La clase política en su totalidad suele aprovechar el paso a mejor vida de uno cualquiera de los suyos, sea del partido que sea, para elogiarse a sí misma en las honras fúnebres que tributa al muerto. No importa que en vida le tiraran a degüello, empezando por los de su mismo partido. En la capilla ardiente, todos los “padres de la patria” a una dicen del difunto lo que quieren que piense de ellos eso que llaman “la ciudadanía”. Los primeros en observarlo y denunciarlo son naturalmente los periodistas, otros que tales, tan corporativos ellos.
Este comportamiento, por el que una corporación se absuelve de sus pecados al absolver al colega desaparecido, es la otra cara del rito en cuya virtud la sociedad se exonera de sus culpas al condenar por unanimidad a la víctima propiciatoria.

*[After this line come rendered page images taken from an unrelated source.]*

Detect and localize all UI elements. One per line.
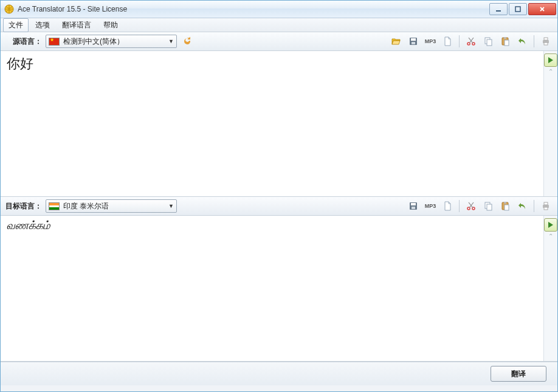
copy-target-button[interactable] <box>481 199 495 213</box>
svg-rect-5 <box>412 42 415 44</box>
svg-rect-9 <box>487 40 492 46</box>
mp3-button-target[interactable]: MP3 <box>424 199 437 213</box>
mp3-button-source[interactable]: MP3 <box>424 35 437 48</box>
target-toolbar: 目标语言： 印度 泰米尔语 ▼ MP3 <box>1 197 557 216</box>
svg-rect-8 <box>485 38 490 44</box>
folder-open-icon <box>391 36 401 46</box>
svg-rect-14 <box>544 38 548 40</box>
separator <box>459 35 460 47</box>
paste-icon <box>500 201 510 211</box>
paste-button[interactable] <box>498 35 512 48</box>
svg-rect-26 <box>543 205 549 208</box>
open-button[interactable] <box>390 35 403 48</box>
menu-options[interactable]: 选项 <box>30 18 55 32</box>
copy-icon <box>483 36 493 46</box>
svg-point-6 <box>467 43 470 45</box>
source-pane: 你好 ⌃ <box>1 51 557 197</box>
play-icon <box>548 57 553 63</box>
svg-rect-21 <box>485 202 490 208</box>
document-icon <box>443 36 452 46</box>
source-textarea[interactable]: 你好 <box>1 51 543 196</box>
svg-rect-17 <box>411 203 416 205</box>
save-icon <box>408 36 418 46</box>
target-pane: வணக்கம் ⌃ <box>1 216 557 362</box>
target-textarea[interactable]: வணக்கம் <box>1 216 543 361</box>
target-language-combo[interactable]: 印度 泰米尔语 ▼ <box>46 199 177 213</box>
print-target-button[interactable] <box>539 199 553 213</box>
flag-in-icon <box>49 202 60 210</box>
undo-icon <box>517 36 527 46</box>
menu-file[interactable]: 文件 <box>3 18 29 32</box>
status-strip <box>1 385 557 391</box>
app-icon <box>4 4 14 14</box>
cut-button[interactable] <box>464 35 478 48</box>
cut-target-button[interactable] <box>464 199 478 213</box>
menu-translation-languages[interactable]: 翻译语言 <box>57 18 97 32</box>
scissors-icon <box>466 201 476 211</box>
svg-rect-1 <box>496 10 501 12</box>
source-language-label: 源语言： <box>5 36 42 47</box>
svg-rect-15 <box>544 43 548 45</box>
source-language-combo[interactable]: 检测到中文(简体） ▼ <box>46 35 177 48</box>
scroll-up-icon: ⌃ <box>548 68 553 75</box>
target-side-column: ⌃ <box>543 216 557 361</box>
flag-cn-icon <box>49 38 60 46</box>
new-target-button[interactable] <box>441 199 454 213</box>
bottom-bar: 翻译 <box>1 362 557 385</box>
svg-rect-18 <box>412 207 415 209</box>
svg-rect-4 <box>411 38 416 41</box>
undo-button[interactable] <box>515 35 529 48</box>
menu-help[interactable]: 帮助 <box>98 18 123 32</box>
play-target-button[interactable] <box>544 218 557 232</box>
undo-target-button[interactable] <box>515 199 529 213</box>
target-language-label: 目标语言： <box>5 201 42 211</box>
play-icon <box>548 222 553 228</box>
separator <box>459 200 460 212</box>
refresh-button[interactable] <box>181 35 194 48</box>
print-icon <box>541 36 551 46</box>
svg-rect-10 <box>502 38 508 45</box>
svg-rect-2 <box>515 7 520 12</box>
paste-icon <box>500 36 510 46</box>
window-buttons <box>489 3 556 15</box>
svg-point-7 <box>472 43 475 45</box>
source-language-value: 检测到中文(简体） <box>63 36 165 47</box>
svg-rect-13 <box>543 40 549 43</box>
paste-target-button[interactable] <box>498 199 512 213</box>
scroll-up-icon: ⌃ <box>548 233 553 239</box>
separator <box>534 35 534 47</box>
titlebar: Ace Translator 15.5 - Site License <box>1 1 557 18</box>
svg-rect-11 <box>504 37 506 39</box>
copy-icon <box>483 201 493 211</box>
menubar: 文件 选项 翻译语言 帮助 <box>1 18 557 32</box>
play-source-button[interactable] <box>544 53 557 67</box>
save-button[interactable] <box>407 35 420 48</box>
svg-rect-16 <box>410 202 417 210</box>
refresh-icon <box>182 36 192 46</box>
scissors-icon <box>466 36 476 46</box>
svg-point-19 <box>467 207 470 210</box>
print-button[interactable] <box>539 35 553 48</box>
new-button[interactable] <box>441 35 454 48</box>
svg-rect-22 <box>487 204 492 210</box>
document-icon <box>443 201 452 211</box>
copy-button[interactable] <box>481 35 495 48</box>
close-button[interactable] <box>528 3 556 15</box>
svg-rect-28 <box>544 207 548 210</box>
separator <box>534 200 534 212</box>
svg-rect-25 <box>505 205 509 210</box>
save-target-button[interactable] <box>407 199 420 213</box>
svg-rect-12 <box>505 40 509 46</box>
undo-icon <box>517 201 527 211</box>
target-language-value: 印度 泰米尔语 <box>63 201 165 211</box>
mp3-icon: MP3 <box>425 38 436 44</box>
maximize-button[interactable] <box>509 3 527 15</box>
minimize-button[interactable] <box>489 3 508 15</box>
source-side-column: ⌃ <box>543 51 557 196</box>
svg-rect-23 <box>502 202 508 210</box>
svg-rect-27 <box>544 202 548 205</box>
chevron-down-icon: ▼ <box>168 203 174 209</box>
chevron-down-icon: ▼ <box>168 38 174 44</box>
svg-rect-24 <box>504 202 506 204</box>
translate-button[interactable]: 翻译 <box>491 366 546 382</box>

La historia de nuestra lamentable democracia tiene un episodio en el que ambas figuras coinciden bajo el mismo techo, el del Congreso de los Diputados, en un lance pintoresco en el que uno de ellos culmina su carrera política y el otro pierde su carrera militar, siendo así que no son más que peones prescindibles de la partida de ajedrez jugada aquella noche. De esa partida de ajedrez sabemos tanto como del golpe de mano de marzo de 2004, es decir, todo lo que sus beneficiarios quieren hacernos creer. De los dos personajes, uno, Leopoldo, que reforzó sus méritos personales con un guión en su apellido, fue en aquella ocasión un convidado de piedra y duró en el poder lo justo para ver la desintegración de su partido y ser barrido en las urnas por los ganadores de la partida del 23 de febrero, los mismos, qué casualidad, que saldrían ganando el 11 de marzo. El otro pasaría a la historia dando nombre a una intentona en la que no fue más que un modesto comparsa y en la que le tocó hacer el papel del sargento Vázquez en la revolución del 34 en Asturias: el de chivo emisario, el de víctima propiciatoria. René Girard lo explicaría mucho mejor.